>>>

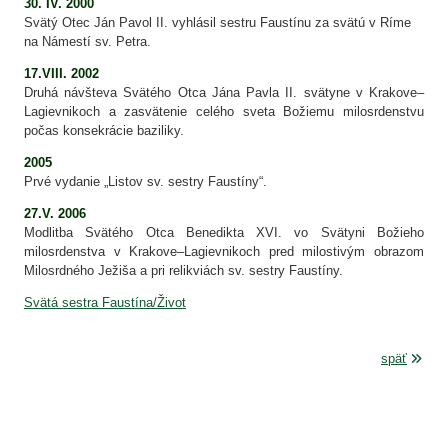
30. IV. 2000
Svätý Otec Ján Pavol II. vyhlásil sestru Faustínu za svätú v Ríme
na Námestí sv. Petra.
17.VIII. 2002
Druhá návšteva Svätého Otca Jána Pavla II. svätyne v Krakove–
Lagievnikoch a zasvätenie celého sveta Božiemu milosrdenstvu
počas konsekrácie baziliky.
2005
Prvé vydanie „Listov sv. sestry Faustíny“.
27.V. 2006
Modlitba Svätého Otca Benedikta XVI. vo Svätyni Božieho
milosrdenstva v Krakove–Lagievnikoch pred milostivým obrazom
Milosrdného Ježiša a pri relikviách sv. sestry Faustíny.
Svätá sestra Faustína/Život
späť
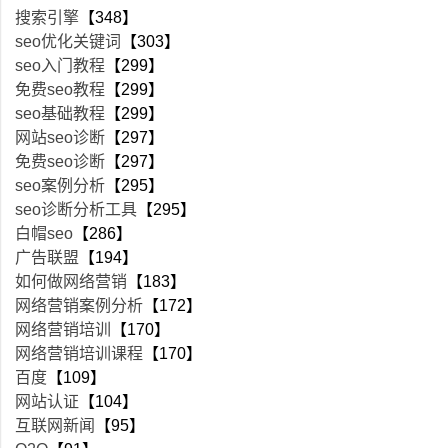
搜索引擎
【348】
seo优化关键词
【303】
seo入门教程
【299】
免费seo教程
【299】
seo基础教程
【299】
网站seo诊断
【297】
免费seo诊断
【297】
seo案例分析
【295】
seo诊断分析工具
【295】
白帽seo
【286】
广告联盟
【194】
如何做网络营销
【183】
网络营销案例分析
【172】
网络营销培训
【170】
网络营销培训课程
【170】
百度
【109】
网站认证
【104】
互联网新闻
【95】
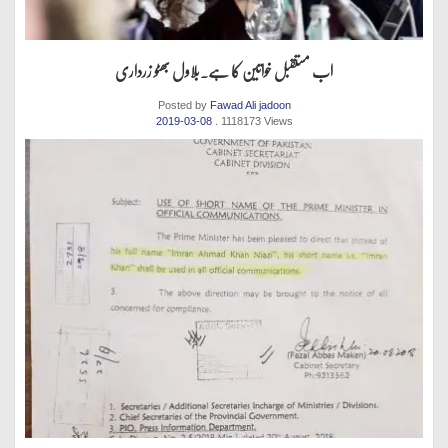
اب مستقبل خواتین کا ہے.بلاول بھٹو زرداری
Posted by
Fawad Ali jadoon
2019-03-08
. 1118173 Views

<<<

Reproduce all the records verbatim, excluding images.

30. IV. 2000
Svätý Otec Ján Pavol II. vyhlásil sestru Faustínu za svätú v Ríme
na Námestí sv. Petra.
17.VIII. 2002
Druhá návšteva Svätého Otca Jána Pavla II. svätyne v Krakove–
Lagievnikoch a zasvätenie celého sveta Božiemu milosrdenstvu
počas konsekrácie baziliky.
2005
Prvé vydanie „Listov sv. sestry Faustíny“.
27.V. 2006
Modlitba Svätého Otca Benedikta XVI. vo Svätyni Božieho
milosrdenstva v Krakove–Lagievnikoch pred milostivým obrazom
Milosrdného Ježiša a pri relikviách sv. sestry Faustíny.
Svätá sestra Faustína/Život
späť
搜索引擎
【348】
seo优化关键词
【303】
seo入门教程
【299】
免费seo教程
【299】
seo基础教程
【299】
网站seo诊断
【297】
免费seo诊断
【297】
seo案例分析
【295】
seo诊断分析工具
【295】
白帽seo
【286】
广告联盟
【194】
如何做网络营销
【183】
网络营销案例分析
【172】
网络营销培训
【170】
网络营销培训课程
【170】
百度
【109】
网站认证
【104】
互联网新闻
【95】
اب مستقبل خواتین کا ہے.بلاول بھٹو زرداری
Posted by
Fawad Ali jadoon
2019-03-08
. 1118173 Views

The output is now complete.